D. Chronic Wasting Disease

A scrapie-like disease, designated chronic wasting disease, is found in mule deer and elk in the United States and Canada. It is laterally transmitted with high efficiency, but there is no evidence that it has been transmitted to humans. Infectivity has been detected in feces of deer before they become ill; the agent is retained in the soil, where it can then be ingested by other deer and elk.

E. Alzheimer Disease

There are some neuropathologic similarities between CJD and Alzheimer disease, including the appearance of amyloid plaques. However, the disease has not been transmitted experimentally to primates or rodents, and the amyloid material in the brains of Alzheimer patients does not contain PrP^Sc protein.

• Rabies is a viral encephalitis that is almost always fatal once symptoms appear. It is caused by an RNA virus classified as a rhabdovirus.

• Humans get infected with rabies by a bite from a rabid animal. The incubation period can range from 1 week to more than a year.

• Most rabies deaths worldwide occur in Asia and result from bites of rabid dogs. In the United States, most human cases are acquired from wild animals.

• Killed rabies vaccines exist for use in humans; live attenuated virus vaccines are available for animal immunization.

• There are no tests to diagnose rabies infections in humans before disease develops. There is no successful treatment for clinical rabies.

• Postexposure prophylaxis consists of administration of rabies antibody, rabies vaccine, or both, following a possible exposure.

• Subacute sclerosing panencephalitis is a rare and fatal central nervous system disease caused by measles virus.

• Progressive multifocal leukoencephalopathy is a rare, usually fatal, central nervous system disease caused by polyomavirus JC virus in immunosuppressed individuals.

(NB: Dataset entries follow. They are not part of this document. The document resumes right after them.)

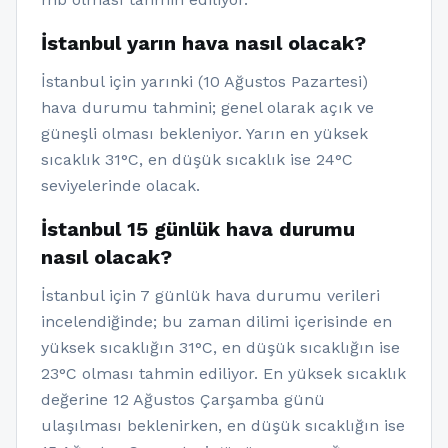
İstanbul yarın hava nasıl olacak?
İstanbul için yarınki (10 Ağustos Pazartesi)
hava durumu tahmini; genel olarak açık ve
güneşli olması bekleniyor. Yarın en yüksek
sıcaklık 31°C, en düşük sıcaklık ise 24°C
seviyelerinde olacak.
İstanbul 15 günlük hava durumu
nasıl olacak?
İstanbul için 7 günlük hava durumu verileri
incelendiğinde; bu zaman dilimi içerisinde en
yüksek sıcaklığın 31°C, en düşük sıcaklığın ise
23°C olması tahmin ediliyor. En yüksek sıcaklık
değerine 12 Ağustos Çarşamba günü
ulaşılması beklenirken, en düşük sıcaklığın ise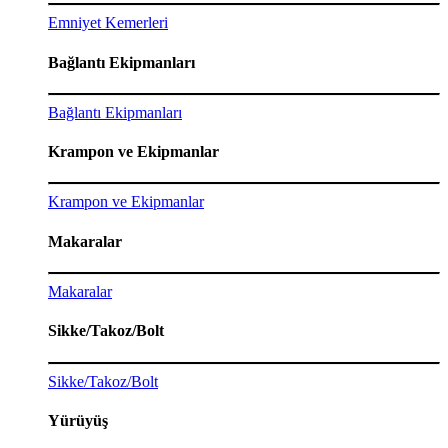
Emniyet Kemerleri
Bağlantı Ekipmanları
Bağlantı Ekipmanları
Krampon ve Ekipmanlar
Krampon ve Ekipmanlar
Makaralar
Makaralar
Sikke/Takoz/Bolt
Sikke/Takoz/Bolt
Yürüyüş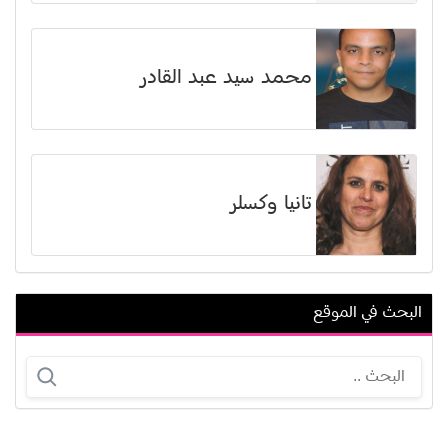
محمد سيد عبد القادر
تانيا وكسلر
البحث في الموقع
ليلى سلطان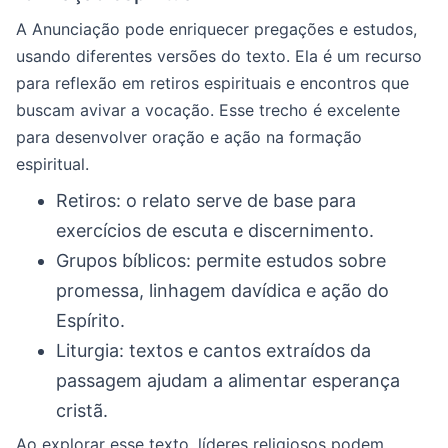
A Anunciação pode enriquecer pregações e estudos,
usando diferentes versões do texto. Ela é um recurso
para reflexão em retiros espirituais e encontros que
buscam avivar a vocação. Esse trecho é excelente
para desenvolver oração e ação na formação
espiritual.
Retiros: o relato serve de base para
exercícios de escuta e discernimento.
Grupos bíblicos: permite estudos sobre
promessa, linhagem davídica e ação do
Espírito.
Liturgia: textos e cantos extraídos da
passagem ajudam a alimentar esperança
cristã.
Ao explorar esse texto, líderes religiosos podem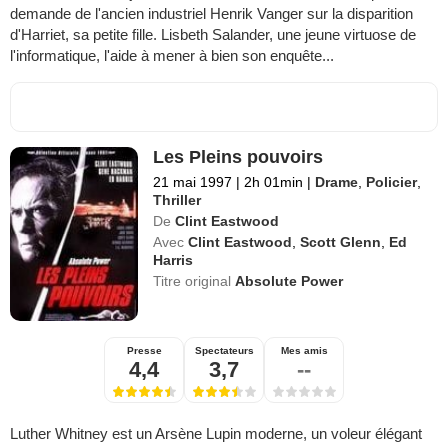
demande de l'ancien industriel Henrik Vanger sur la disparition
d'Harriet, sa petite fille. Lisbeth Salander, une jeune virtuose de
l'informatique, l'aide à mener à bien son enquête...
Les Pleins pouvoirs
21 mai 1997
|
2h 01min
|
Drame
,
Policier
,
Thriller
De
Clint Eastwood
Avec
Clint Eastwood
,
Scott Glenn
,
Ed
Harris
Titre original
Absolute Power
Presse
Spectateurs
Mes amis
4,4
3,7
--
Luther Whitney est un Arsène Lupin moderne, un voleur élégant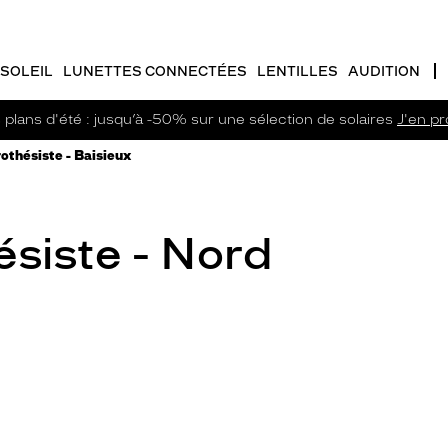
SOLEIL
LUNETTES CONNECTÉES
LENTILLES
AUDITION
plans d'été : jusqu’à -50% sur une sélection de solaires
J'en pro
othésiste - Baisieux
siste - Nord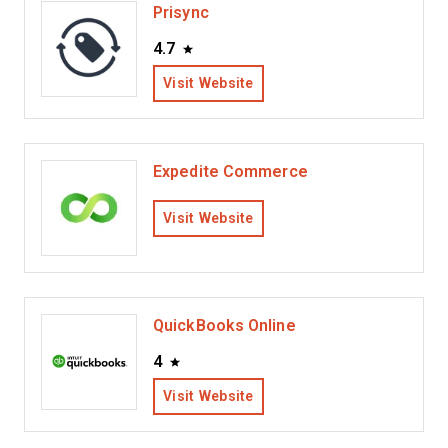
Prisync
4.7
Visit Website
Expedite Commerce
Visit Website
QuickBooks Online
4
Visit Website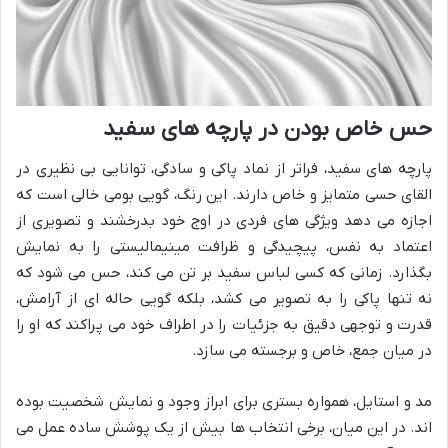
حس خاص بودن در پارچه های سفید
پارچه های سفید، فراتر از نماد پاکی و سادگی، توانایی بی نظیری در
القای حسی متمایز و خاص دارند. این رنگ، گویی بومی خالی است که
اجازه می دهد ویژگی های فردی در اوج خود بدرخشند و تصویری از
اعتماد به نفس، پیچیدگی و ظرافت مینیمالیستی را به نمایش
بگذارد. زمانی که کسی لباس سفید بر تن می کند، حس می شود که
نه تنها پاکی را به تصویر می کشد، بلکه گویی حاله ای از آرامش،
قدرت و توجهی دقیق به جزئیات را در اطراف خود می پراکند که او را
در میان جمع، خاص و برجسته می سازد.
مد و استایل، همواره بستری برای ابراز وجود و نمایش شخصیت بوده
اند. در این میان، برخی انتخاب ها بیش از یک پوشش ساده عمل می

• The prion diseases (transmissible spongiform encephalopathies) are caused by unconventional agents with properties of infectious proteins.

• Human prion diseases include kuru, CJD, and variant CJD.

• Prion agents are very resistant to inactivation, including formaldehyde, boiling, and radiation; they can be inactivated by bleach and autoclaving.

• The progressive neurologic diseases may have very long incubation periods, ranging from months to years.